Lara:  My grandmother often told the story of when her father was paid by someone with a chicken.  This was in the middle of the Depression, so the family seldom had meat.  My grandmother was sent by her mother to take the chicken by streetcar to the butcher.  My grandmother had the chicken in a covered basket and got on the streetcar–only to see some kids from school.  She was so embarrassed to be carrying a chicken, so she pushed its head back into the basket and hoped no one saw.  It pushed its head out.  She pushed it back in.  After a couple of iterations, she was relieved that the chicken had been taught its lesson, and the other kids didn’t seem to have noticed.  But when she got to the butcher, she discovered that she’d actually killed the chicken by teaching it the lesson a bit too strongly!

At this point we started exchanging juicy family stories that were a bit more sensitive, but we concluded our conversation talking about Treelines itself.

Tammy: So, more important than the connection that we found through your family stories, how did your family enjoy reading them?

Suttleman family reunion, 2011

Suttleman family reunion, 2011

Lara:  Treelines is a great way to share family stories I’ve discovered through my research with family members who aren’t as excited as I am by the research process.
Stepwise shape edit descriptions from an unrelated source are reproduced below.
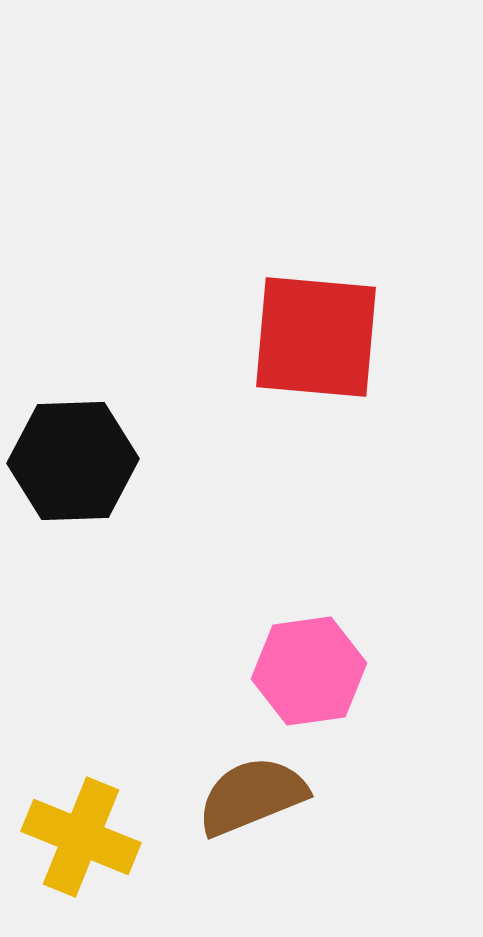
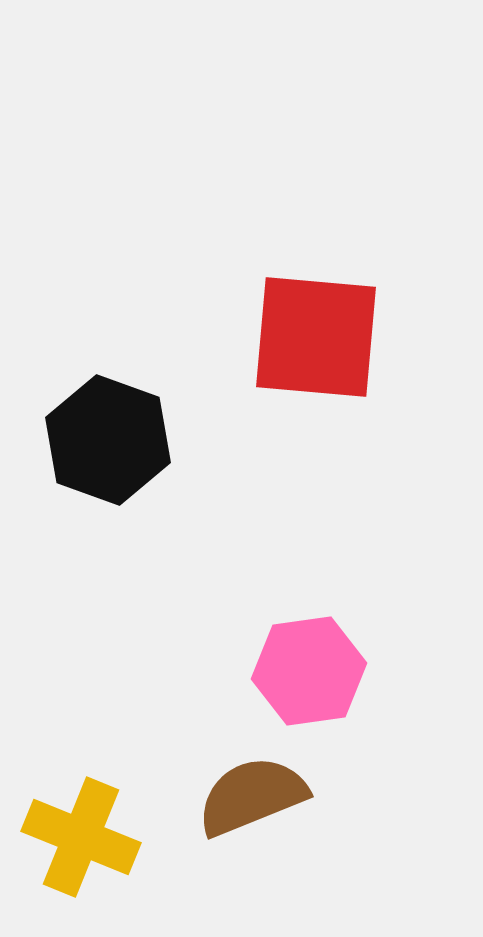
black hexagon: moved 35 px right, 21 px up; rotated 22 degrees clockwise
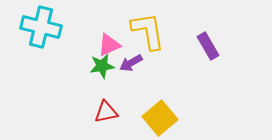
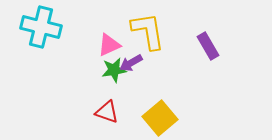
green star: moved 12 px right, 4 px down
red triangle: moved 1 px right; rotated 30 degrees clockwise
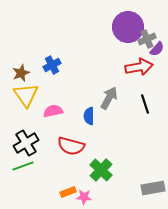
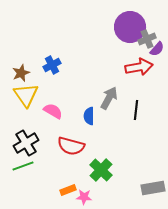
purple circle: moved 2 px right
black line: moved 9 px left, 6 px down; rotated 24 degrees clockwise
pink semicircle: rotated 42 degrees clockwise
orange rectangle: moved 2 px up
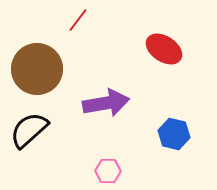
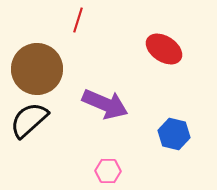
red line: rotated 20 degrees counterclockwise
purple arrow: moved 1 px left, 1 px down; rotated 33 degrees clockwise
black semicircle: moved 10 px up
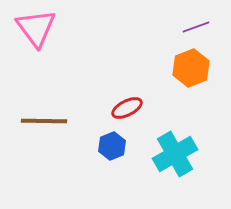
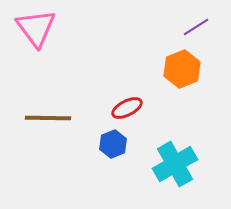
purple line: rotated 12 degrees counterclockwise
orange hexagon: moved 9 px left, 1 px down
brown line: moved 4 px right, 3 px up
blue hexagon: moved 1 px right, 2 px up
cyan cross: moved 10 px down
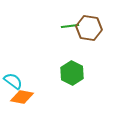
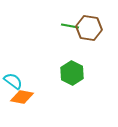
green line: rotated 18 degrees clockwise
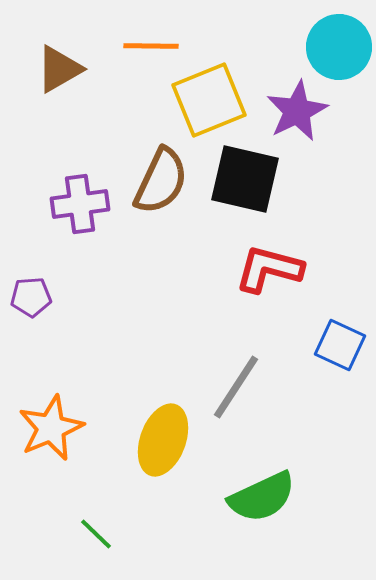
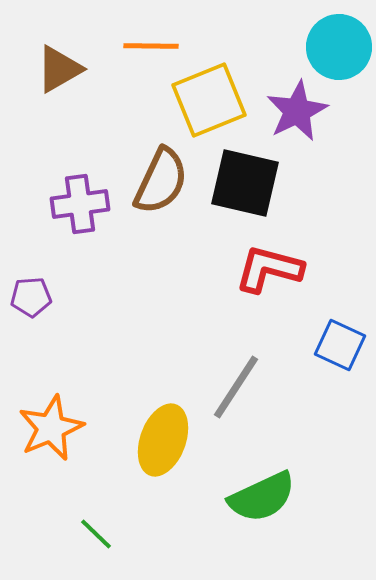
black square: moved 4 px down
When I sent out links to my Treelines stories, I got effusive and excited replies from relatives who never really cared about seeing an ancestor’s boat record. Treelines’ way of showing them the whole story reached them in a way that dry documents couldn’t. I love reading other users’ Treelines contributions to find others with similar family stories–as well as those with entirely different backgrounds.

I’ve started to document my research process on a blog, which forces me to examine where I am on various lines and revisit gaps to see if I can fill them. There is so much you can learn about ancestors through old documents.  Once a story is complete (or as complete as I can make it), it’s a perfect point to pull it together on Treelines.